= Problem =
An exact transcription is needed of the lines below from the one with "笔记本电池充不满电是什么原因？先把这6步走一遍" through the one with "Maqedonisë.", with no other lines and no pictures.

= Given records =
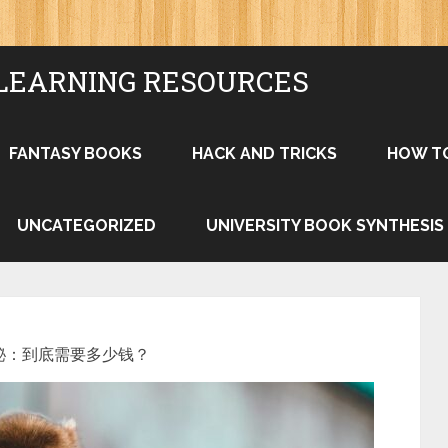
LEARNING RESOURCES
FANTASY BOOKS
HACK AND TRICKS
HOW T
UNCATEGORIZED
UNIVERSITY BOOK SYNTHESIS
秘：到底需要多少钱？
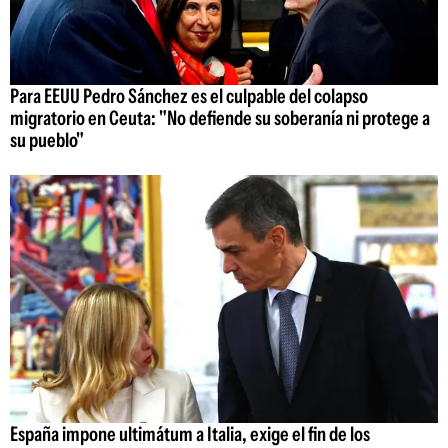
Para EEUU Pedro Sánchez es el culpable del colapso
migratorio en Ceuta: "No defiende su soberanía ni protege a
su pueblo"
España impone ultimátum a Italia, exige el fin de los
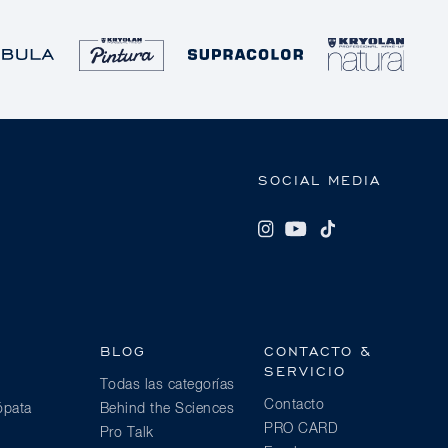
SOCIAL MEDIA
BLOG
CONTACTO &
SERVICIO
Todas las categorías
Contacto
ópata
Behind the Sciences
PRO CARD
Pro Talk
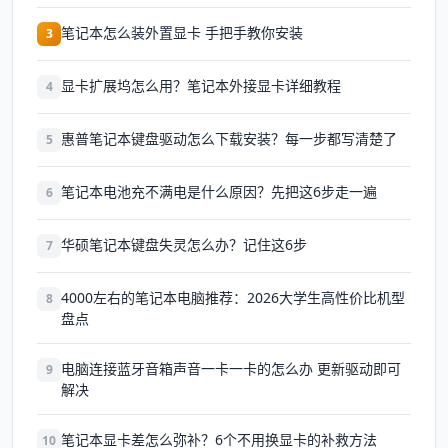
笔记本怎么装外置显卡 手把手教你安装
3
显卡扩展坞怎么用？笔记本外接显卡详细教程
4
惠普笔记本键盘驱动怎么下载安装？每一步都写清楚了
5
笔记本电池充不满电是什么原因？先把这6步走一遍
6
华硕笔记本键盘失灵怎么办？记住这6步
7
4000左右的笔记本电脑推荐：2026大学生高性价比机型
8
盘点
电脑连接蓝牙音箱声音一卡一卡的怎么办 更新驱动即可
9
解决
笔记本显卡差怎么弥补？6个不用换显卡的补救方法
10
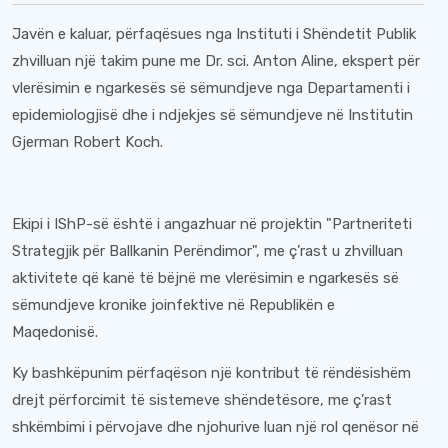
Javën e kaluar, përfaqësues nga Instituti i Shëndetit Publik
zhvilluan një takim pune me Dr. sci. Anton Aline, ekspert për
vlerësimin e ngarkesës së sëmundjeve nga Departamenti i
epidemiologjisë dhe i ndjekjes së sëmundjeve në Institutin
Gjerman Robert Koch.
Ekipi i IShP-së është i angazhuar në projektin "Partneriteti
Strategjik për Ballkanin Perëndimor", me ç’rast u zhvilluan
aktivitete që kanë të bëjnë me vlerësimin e ngarkesës së
sëmundjeve kronike joinfektive në Republikën e
Maqedonisë.
Ky bashkëpunim përfaqëson një kontribut të rëndësishëm
drejt përforcimit të sistemeve shëndetësore, me ç’rast
shkëmbimi i përvojave dhe njohurive luan një rol qenësor në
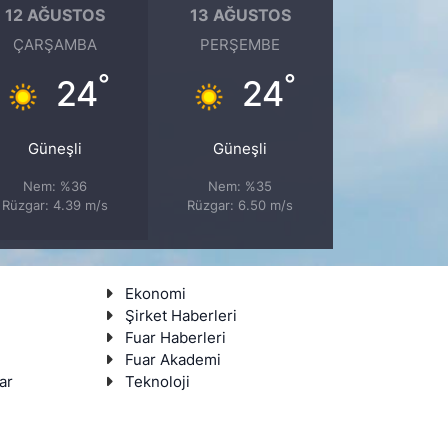
12 AĞUSTOS
13 AĞUSTOS
ÇARŞAMBA
PERŞEMBE
°
°
24
24
Güneşli
Güneşli
Nem: %36
Nem: %35
Rüzgar: 4.39 m/s
Rüzgar: 6.50 m/s
Ekonomi
Şirket Haberleri
Fuar Haberleri
Fuar Akademi
ar
Teknoloji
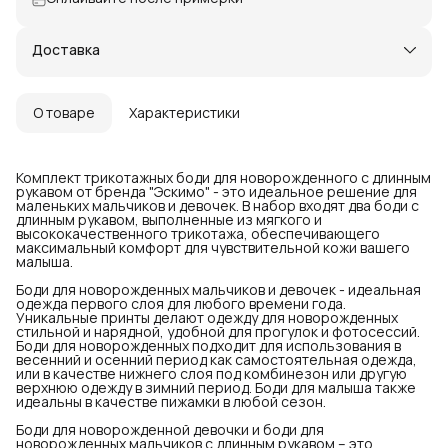
Доставка
О товаре
Характеристики
Комплект трикотажных боди для новорожденного с длинным
рукавом от бренда "Эскимо" - это идеальное решение для
маленьких мальчиков и девочек. В набор входят два боди с
длинным рукавом, выполненные из мягкого и
высококачественного трикотажа, обеспечивающего
максимальный комфорт для чувствительной кожи вашего
малыша.
Боди для новорожденных мальчиков и девочек - идеальная
одежда первого слоя для любого времени года.
Уникальные принты делают одежду для новорожденных
стильной и нарядной, удобной для прогулок и фотосессий.
Боди для новорожденных подходит для использования в
весенний и осенний период как самостоятельная одежда,
или в качестве нижнего слоя под комбинезон или другую
верхнюю одежду в зимний период. Боди для малыша также
идеальны в качестве пижамки в любой сезон.
Боди для новорожденной девочки и боди для
новорожденных мальчиков с длинным рукавом – это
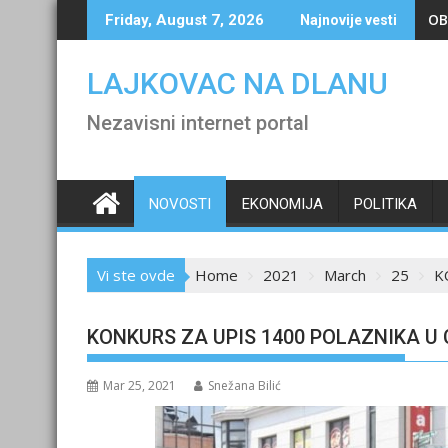
Skip
OB
Friday, August 7, 2026
Najnovije vesti
to
content
LAJKOVAC NA DLANU
Nezavisni internet portal
NOVOSTI
EKONOMIJA
POLITIKA
Vi ste ovde
Home
2021
March
25
K
KONKURS ZA UPIS 1400 POLAZNIKA U
Mar 25, 2021
Snežana Bilić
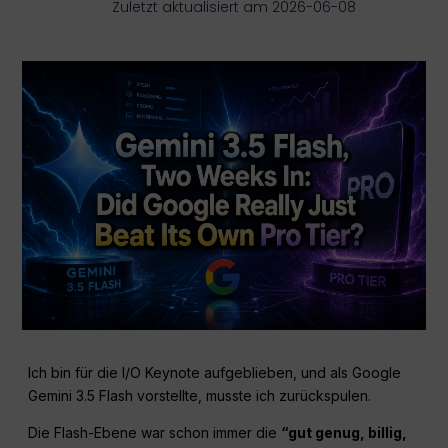
Zuletzt aktualisiert am 2026-06-08
Ich bin für die I/O Keynote aufgeblieben, und als Google
Gemini 3.5 Flash vorstellte, musste ich zurückspulen.
Die Flash-Ebene war schon immer die
“gut genug, billig,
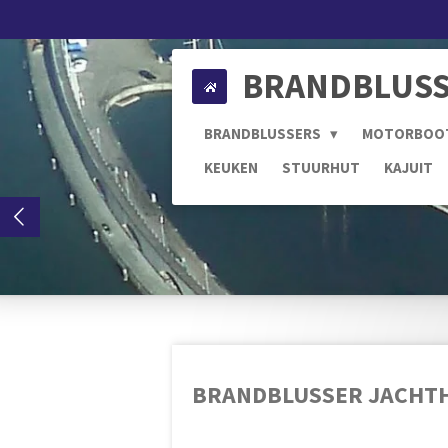
Ga
direct
naar
BRANDBLUSS
de
hoofdinhoud
BRANDBLUSSERS
MOTORBOO
KEUKEN
STUURHUT
KAJUIT
BRANDBLUSSER JACHTH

= Response to the exercise =
笔记本电池充不满电是什么原因？先把这6步走一遍
6
华硕笔记本键盘失灵怎么办？记住这6步
7
4000左右的笔记本电脑推荐：2026大学生高性价比机型
8
盘点
电脑连接蓝牙音箱声音一卡一卡的怎么办 更新驱动即可
9
解决
笔记本显卡差怎么弥补？6个不用换显卡的补救方法
10
Javën e kaluar, përfaqësues nga Instituti i Shëndetit Publik
zhvilluan një takim pune me Dr. sci. Anton Aline, ekspert për
vlerësimin e ngarkesës së sëmundjeve nga Departamenti i
epidemiologjisë dhe i ndjekjes së sëmundjeve në Institutin
Gjerman Robert Koch.
Ekipi i IShP-së është i angazhuar në projektin "Partneriteti
Strategjik për Ballkanin Perëndimor", me ç’rast u zhvilluan
aktivitete që kanë të bëjnë me vlerësimin e ngarkesës së
sëmundjeve kronike joinfektive në Republikën e
Maqedonisë.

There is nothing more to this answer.